11 April 2017, The Tablet

Trump and Pope Francis meeting 'looking unlikely' despite US President's scheduled trip to Italy for G7 summit in May


Almost 75 years since a US president failed to meet with the head of Catholic Church on first visit to Italy


Donald Trump has not requested an audience with Pope Francis during his scheduled visit to Sicily next month for the G7 summit in what is a highly unusual omission for a US president visiting Italy, Reuters news agency has reported.

There has been plenty of speculation over whether Trump would visit Francis since his first trip to Europe was announced just days after he was sworn in as the 45th President of the United States. The last US president not to meet with the sitting pope on his first visit to Italy was Franklin D Roosevelt who visited an Allied Military installation in 1943 in the country but did not travel to the Vatican in what was a country controlled by the Axis powers during the Second World War.

But on Tuesday, a senior Vatican diplomatic source confirmed to Reuters that the White House had so far made no approaches to the Holy See about a possible meeting, which would be the first between the two men. 

"The situation can change but there are only six weeks left so it looks unlikely at this point," said a diplomat, who spoke on the condition of anonymity.

"The ball is on their side," said another Vatican source. "We have received no request."

Vatican officials have indicated that if the White House wants to find the time for the two world leaders to meet, they will try to schedule it. The US President is also due to attend a meeting of NATO in Brussels on 25 May prior to the G7 meeting in Taormina, in Sicily, on 26-28 May.

A spokesperson for the US Embassy to the Vatican had no comment.

The two leaders have not seen eye to eye since Pope Francis called Trump's plan to build a border wall between Mexico and the US "not Christian" - an assertion that Trump called "disgraceful". The Holy See's stance on a number of issues raised during the US presidential election - including immigration, refugees and climate change - are at odds with Trump's position. 

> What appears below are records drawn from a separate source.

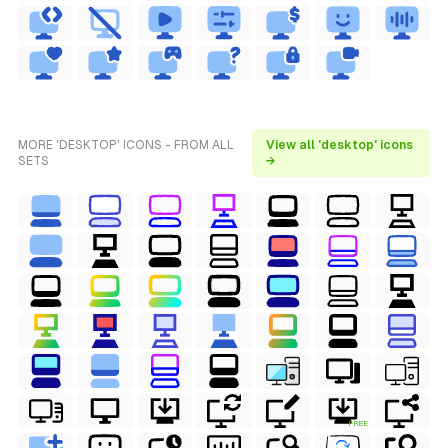
MORE 'DESKTOP' ICONS - FROM ALL
View all 'desktop' icons
SETS
→
FREE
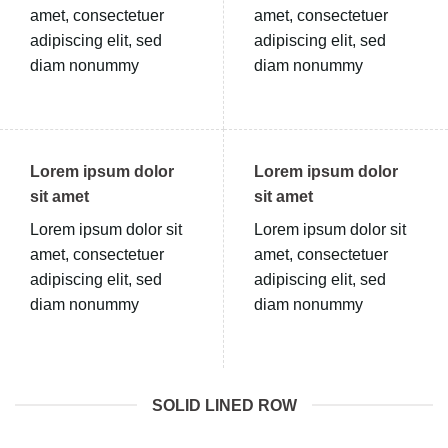
amet, consectetuer
amet, consectetuer
adipiscing elit, sed
adipiscing elit, sed
diam nonummy
diam nonummy
Lorem ipsum dolor
Lorem ipsum dolor
sit amet
sit amet
Lorem ipsum dolor sit
Lorem ipsum dolor sit
amet, consectetuer
amet, consectetuer
adipiscing elit, sed
adipiscing elit, sed
diam nonummy
diam nonummy
SOLID LINED ROW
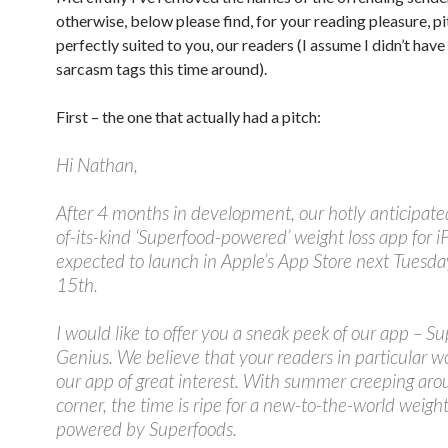
otherwise, below please find, for your reading pleasure, p
perfectly suited to you, our readers (I assume I didn’t have
sarcasm tags this time around).
First – the one that actually had a pitch:
Hi Nathan,
After 4 months in development, our hotly anticipated
of-its-kind ‘Superfood-powered’ weight loss app for i
expected to launch in Apple’s App Store next Tuesd
15th.
I would like to offer you a sneak peek of our app – Su
Genius. We believe that your readers in particular w
our app of great interest. With summer creeping aro
corner, the time is ripe for a new-to-the-world weight
powered by Superfoods.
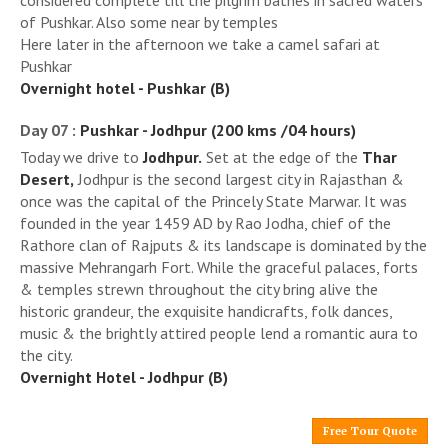
considered complete till the pilgrim bathes in sacred waters
of Pushkar. Also some near by temples
Here later in the afternoon we take a camel safari at
Pushkar
Overnight hotel - Pushkar (B)
Day 07 :
Pushkar - Jodhpur (200 kms /04 hours)
Today we drive to
Jodhpur.
Set at the edge of the
Thar
Desert,
Jodhpur is the second largest city in Rajasthan &
once was the capital of the Princely State Marwar. It was
founded in the year 1459 AD by Rao Jodha, chief of the
Rathore clan of Rajputs & its landscape is dominated by the
massive Mehrangarh Fort. While the graceful palaces, forts
& temples strewn throughout the city bring alive the
historic grandeur, the exquisite handicrafts, folk dances,
music & the brightly attired people lend a romantic aura to
the city.
Overnight Hotel - Jodhpur (B)
Free Tour Quote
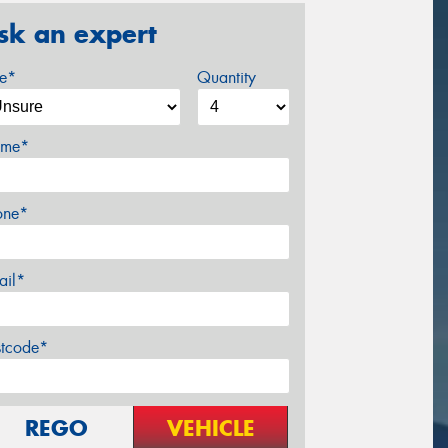
sk an expert
ze*
Quantity
me*
one*
ail*
stcode*
REGO
VEHICLE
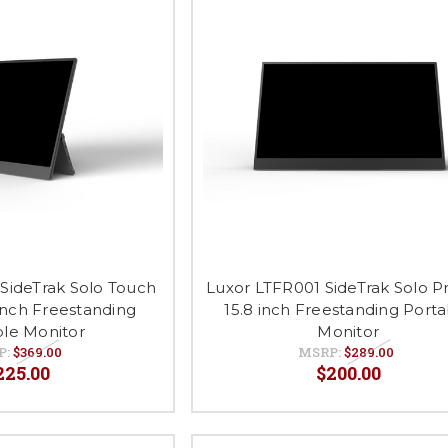
SideTrak Solo Touch
Luxor LTFR001 SideTrak Solo 
inch Freestanding
15.8 inch Freestanding Port
ble Monitor
Monitor
P:
$369.00
MSRP:
$289.00
225.00
$200.00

As a matter of Vatican policy, popes meet with any head of state who requests an audience, regardless of any differences they have.

About 21 per cent of Americans, or 70 million people, are Catholic. Washington has had full diplomatic relations with the Vatican since 1984, when President Ronald Reagan saw the Vatican under Pope John Paul II, a Pole, as a crucial ally against communism. Francis visited the United States in 2015 and there are no plans to return, which makes a meeting between the Trump and Francis unlikely in the foreseeable future if they don't meet in Italy next month.